Using the records that follow, tally the lines containing the word "proceed" and state only the count.

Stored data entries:
========================================================================

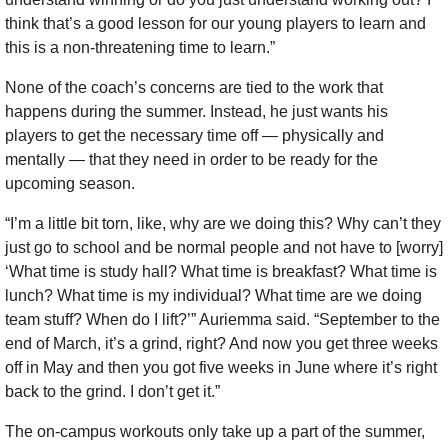
think that’s a good lesson for our young players to learn and 
this is a non-threatening time to learn.”
None of the coach’s concerns are tied to the work that 
happens during the summer. Instead, he just wants his 
players to get the necessary time off — physically and 
mentally — that they need in order to be ready for the 
upcoming season.
“I’m a little bit torn, like, why are we doing this? Why can’t they 
just go to school and be normal people and not have to [worry] 
‘What time is study hall? What time is breakfast? What time is 
lunch? What time is my individual? What time are we doing 
team stuff? When do I lift?’” Auriemma said. “September to the 
end of March, it’s a grind, right? And now you get three weeks 
off in May and then you got five weeks in June where it’s right 
back to the grind. I don’t get it.”
The on-campus workouts only take up a part of the summer, 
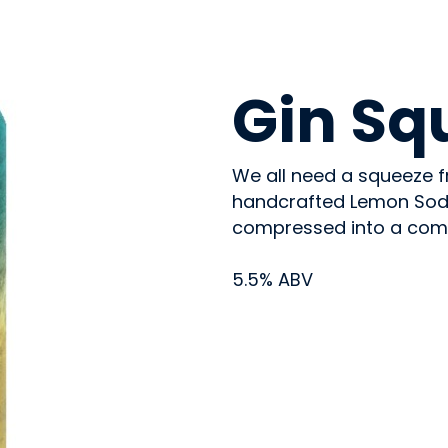
BEVERAGES - ALCOHOL
Gin Sq
We all need a squeeze f
handcrafted Lemon Soda,
compressed into a compa
5.5% ABV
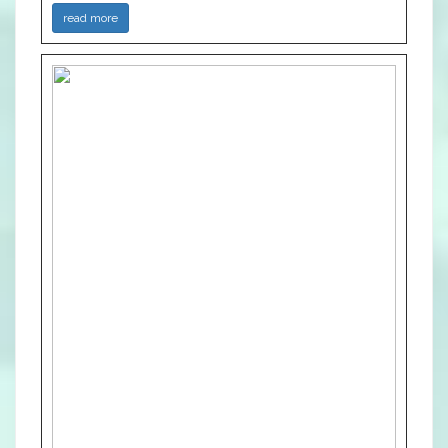
read more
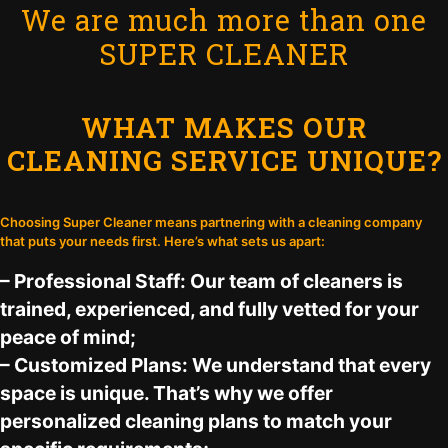
We are much more than one
SUPER CLEANER
WHAT MAKES OUR
CLEANING SERVICE UNIQUE?
Choosing Super Cleaner means partnering with a cleaning company
that puts your needs first. Here’s what sets us apart:
– Professional Staff: Our team of cleaners is
trained, experienced, and fully vetted for your
peace of mind;
– Customized Plans: We understand that every
space is unique. That’s why we offer
personalized cleaning plans to match your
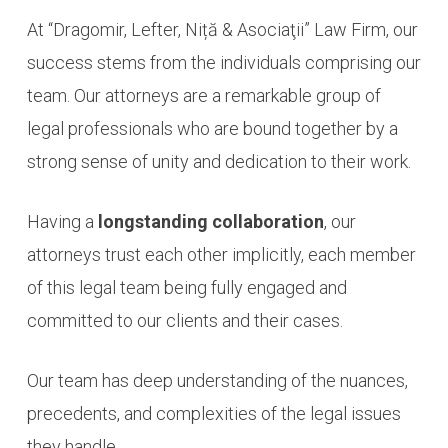
At “Dragomir, Lefter, Niță & Asociaţii” Law Firm, our
success stems from the individuals comprising our
team. Our attorneys are a remarkable group of
legal professionals who are bound together by a
strong sense of unity and dedication to their work.
Having a
longstanding collaboration
, our
attorneys trust each other implicitly, each member
of this legal team being fully engaged and
committed to our clients and their cases.
Our team has deep understanding of the nuances,
precedents, and complexities of the legal issues
they handle.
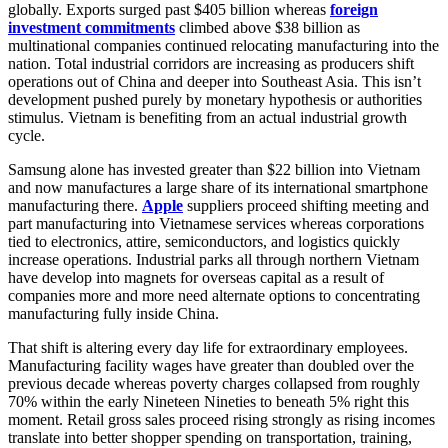
globally. Exports surged past $405 billion whereas
foreign
investment commitments
climbed above $38 billion as
multinational companies continued relocating manufacturing into the
nation. Total industrial corridors are increasing as producers shift
operations out of China and deeper into Southeast Asia. This isn’t
development pushed purely by monetary hypothesis or authorities
stimulus. Vietnam is benefiting from an actual industrial growth
cycle.
Samsung alone has invested greater than $22 billion into Vietnam
and now manufactures a large share of its international smartphone
manufacturing there.
Apple
suppliers proceed shifting meeting and
part manufacturing into Vietnamese services whereas corporations
tied to electronics, attire, semiconductors, and logistics quickly
increase operations. Industrial parks all through northern Vietnam
have develop into magnets for overseas capital as a result of
companies more and more need alternate options to concentrating
manufacturing fully inside China.
That shift is altering every day life for extraordinary employees.
Manufacturing facility wages have greater than doubled over the
previous decade whereas poverty charges collapsed from roughly
70% within the early Nineteen Nineties to beneath 5% right this
moment. Retail gross sales proceed rising strongly as rising incomes
translate into better shopper spending on transportation, training,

========================================================================

Response box: 2